もう三十匹は倒しているんじゃないだろうか。
そろそろ疲れてきたし、休憩するか。
そう思っていた矢先、転移魔法陣を発見した。
「やっと見つけたか……」
「これで三階層に行けるな!」
「待て、ユースケ。迷宮に入ってからだいぶ時間が経っている。外はもう夕暮れ時だろう。食料の準備もしてないし、ここは地上へ戻るべきだ」
「アルに賛成」
今日は元々様子見のつもりだったしな。
二階層を突破出来ただけでも上出来だろう。
「でもよ、ここで三階層に行かないと、また二階層からやり直しだろ?」
「いや、転移魔法陣は次の階層の扱いになるらしい。つまり、この転移魔法陣で帰還したら、次は三階層へ飛ぶ事が出来るというわけだ」
「そうなのか?」
「あぁ。

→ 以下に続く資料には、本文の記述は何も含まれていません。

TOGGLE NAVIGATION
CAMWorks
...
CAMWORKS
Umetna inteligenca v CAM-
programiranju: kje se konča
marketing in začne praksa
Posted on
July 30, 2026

でないと地上から一階層へ飛べないだろ?」
「確かにそうだな」
理屈は分からないが、迷宮の転移魔法陣とはそういうものらしい。
「納得したなら今日は帰るぞ。いいか? よし、地上へ!」
転移の光に包まれ、おれ達は地上へ戻ってきた。
外は夕焼けに染まっている。
「どうやら入り口とは違う場所のようだな」
戻ってきた場所は、迷宮に入る時に使用した転移魔法陣がある場所ではない。
少し歩いてみると、その転移魔法陣から壁を挟んで裏側にある場所だと分かった。
行きと帰りが同じ場所だったら、大変な混雑になるし、違う場所に転移するのは当然か。
迷宮が混雑とか考えていると思うと少しおかしいが。
それにしても、入り口は列が出来るように壁と門が設置され、帰りはなにも無しか。
おそらくあの壁や門は、この街の領主が命じて造らせたのだろう。
税を取りやすいようにな。
まったく、よく考えたものだ。
「アル、明日は三階層からスタートするのか?」
ユースケが唐突に尋ねてきた。
「まぁ、これからギルドへ行って、ウォーウルフの素材がいくらで売れるかによるが、明日は三階層から始めようと思っている。なんでだ?」
ウォーウルフの素材が余程高く売れたら二階層へ行くつもりだ。
まぁ、まずないと思うが。
「いやぁ、なんつーか、アシストもいいけど、おれとしてはやっぱり、バンバン攻撃魔術撃ちたいんだよね!」
どうせそんな事だろうと思ったよ。
おれはユースケの話を聞き流して、ギルドへ向かった。